Read more: Plan to wipe out stamp duty could boost economy by $11bn
Sydney-based financial planner and mortgage broker Tony Bice said while the change to stamp duty would save countless first home buyers on upfront costs, it wouldn’t work in the favour of upsizers who wanted to stay put over the long term. Modelling has showed that after paying the proposed annual property tax for 10 years, the overall cost would likely start to exceed what would have been a one-off payment at the time of purchase.
Those buying their “forever home” will thus stand to lose from the change – which is why the success of the new scheme will come down to having choice, he said.
But this is a choice that first-home buyers in the harbour city will be sure to appreciate, he added.
“If we want to kick-start the economy, the choice that the majority of first home buyers are going to want is to delay the payment,” said Bice.
A Sydney buyer purchasing a two-bedroom apartment in the inner-west suburb of Ashfield, would need a deposit of about $145,000 in order to avoid LMI, based on the median price of $712,000.
According to Your Mortgage, the stamp duty payable on a property of this size is about $27,800; meaning the buyer would need well over $172,000 in order to finance the deal.
While some first-home buyers may be eligible for a reduction or exemption under the current scheme, many of those buying an existing property in Sydney could potentially save thousands upfront if they elected to pay an annual property tax instead.
“The implementation of a property tax will allow more people access to buying a home by easing the total amount that they have to save, as well as allowing them to borrow a higher amount,” he said. “The relief that the proposed property tax will bring can’t be underestimated – right now we need everything that we can to assist in kickstarting the economy.”
Lifting the reluctance to sell
Wollongong broker Paul Wright agreed that the proposed Stamp Duty reform would help first home buyers get into the Illawarra property market, adding that upgraders and downsizers could also benefit.
“With upgraders, I think sometimes there is a reluctance to sell and then buy because of the changeover cost,” he said.
“When you think about it, if you’re upgrading from a $800,000-$1 million property to even a $1.1 million-$1.2 million property, you’re looking at changeover costs that are somewhere in the vicinity of $60,000-$70,000, if you factor in real estate, stamp duty and legal fees.
“People tend to gravitate towards the renovation side, so it will be interesting to see whether that changes that.”
The reform could also benefit investors in the Gong, who may not need as much equity in their PPOR in order to buy their first investment property. This lessened upfront cost could result in more speculation and rising property prices.
He agreed with Bice that choice will be an important part of the reform.
“What’s it going to do for those who are not in as strong a position?” he said. “For a pensioner that wants to downsize – if they’ve got to pay an annual property tax, are they going to be able to afford it? Having both options available is going to be an important part of it.”
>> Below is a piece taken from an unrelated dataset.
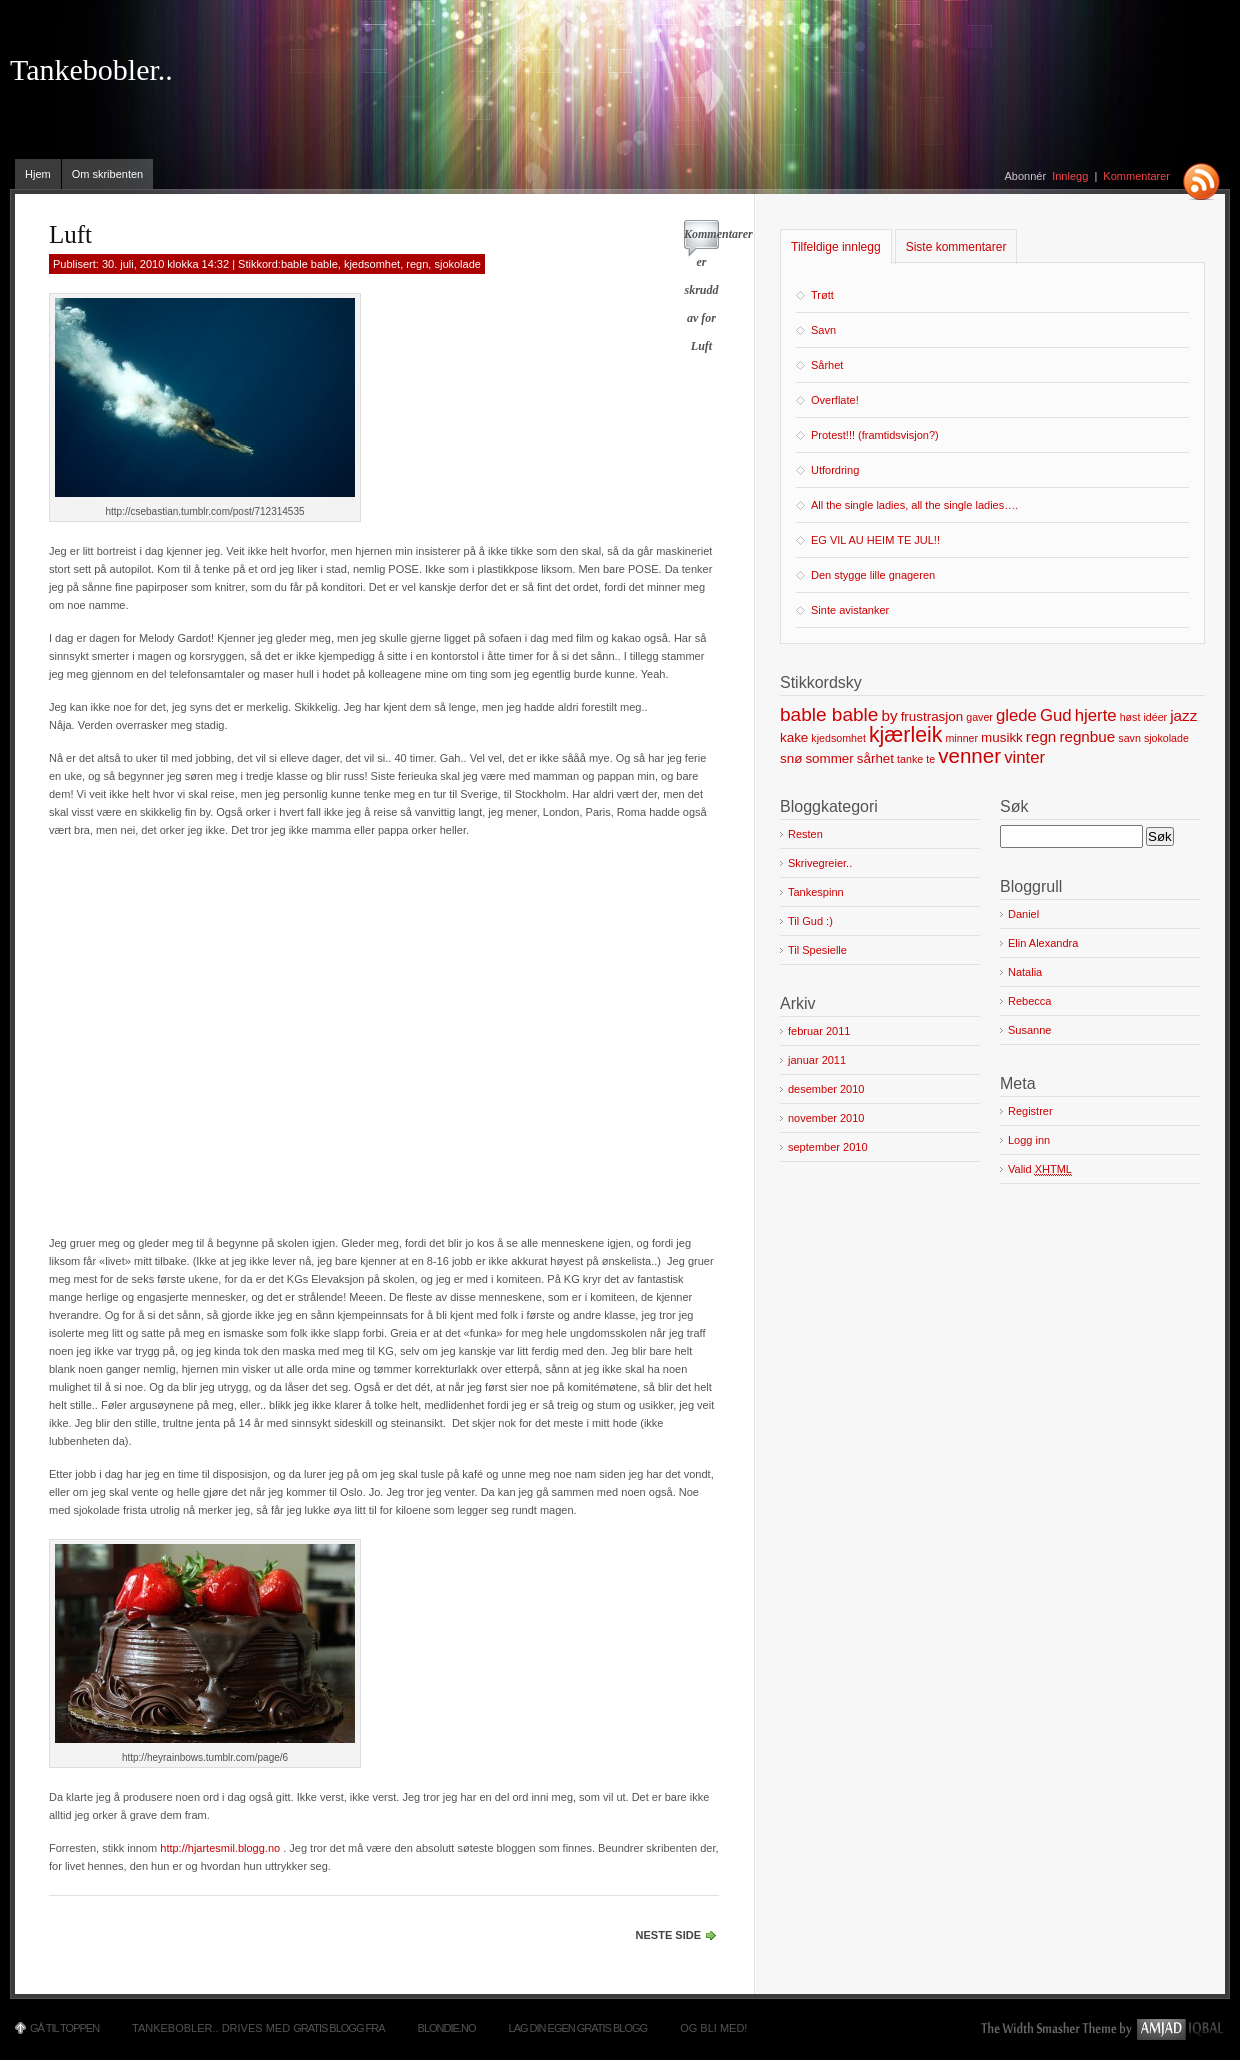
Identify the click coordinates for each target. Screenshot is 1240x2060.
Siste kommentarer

Instability in the property market
Buyer’s agent and author of Positively Geared Lloyd Edge said the reform could cause instability in the NSW property market over the short term until the details of the arrangement are finalised.
“Over the longer term, prices may be affected by an ongoing land tax which is levied annually,” he said. “It may mean more first home buyers will enter the market – as one of the larger restraints to entering the property market for first home buyers is often needing that upfront stamp duty on top of the deposit they have saved.”
This could result in a surge in property values within the lower priced Sydney markets in particular, he said.
“Stamp duty has often caused distortions in buying and selling decisions because of these large upfront costs,” he said. “I believe this will create some great opportunities for brokers as there will be more buyers entering the markets and looking for loans.”
Read next: Government’s home equity plans could have big repercussions
Wright agreed, explaining the reform will be another value-add to the broker proposition.
“The more complexity comes into the buying process, the more valuable brokers become,” he said.
Brokers will be able to educate borrowers on the different options available and whether they fit in with their goals and objectives, he explained.
For Bice, the reform is something that every broker should get across once the finer details have been agreed on.
“Stamp duty is going to be the conversation on every borrower’s mind,” he said. “These proposed changes are going to open up a whole stack of enquiry and activity and brokers will reap the rewards by being able to offer clients options that, up until now, haven’t been available.”